Almost all Labour MPs seem to realise it’s in their best interests for Brown to lose by a small majority so they can cast him out to howl impotently with his forces of hell (Balls) and that they could look forward to a fairly new election with a leader who’s a member of the human race. Personally I’d consider voting for a Labour Party led by Darling — the only one with any guts shown in the last couple of years.

There are really two words that describe Cameron’s biggest mistake — George Osborne. Bad enough that Cameron is an Eton toff but at least he presents a semblance of humanity.

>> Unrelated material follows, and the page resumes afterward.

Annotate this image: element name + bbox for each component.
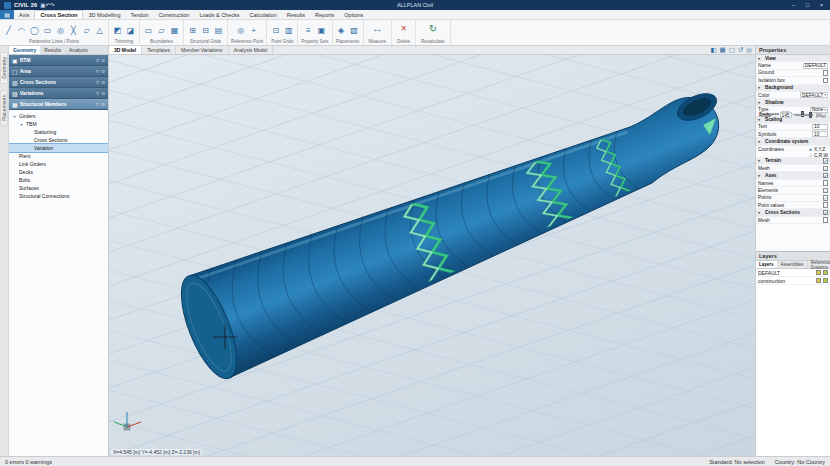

Osborne both looks and acts irredeemably like a complete anachronism and irrelevance to the vast majority of the voting public — an image of the Tory party that goes back to Douglas Home and Eden. He reminds me of that awful upper-class ventriloquists dummy that Ray Alan (remember him) used to turn up with on dire 70s variety shows — mind you the dummy showed more independence of thought and character than most Labour MPs.

I’ll be disenfranchised — voting in Bercow’s constituency so no Labour, Tories or Lib Dem candidates. Should UKIP stand I certainly wouldn’t vote for them but I’m hoping the Greens put someone up. While I disagree strongly with a lot of their practical policies, I have great sympathy with their basic premise — that global capital is a rapacious monster that’s defiling and destroying the world for the benefit of few but the very richest elites — which makes it bizarre that Brown and Blair so worshipped it.

I also like the practical application of green principles — protecting nature, growning your own and so on and I took delivery of a box full of seed potato and onion sets yesterday to prove it. Give a man a potato and you feed him a bag of crisps, give him a seed potato and some soil and (in my case) you get the magic of digging up a few knobbly organic specimens and you give the slugs a feast.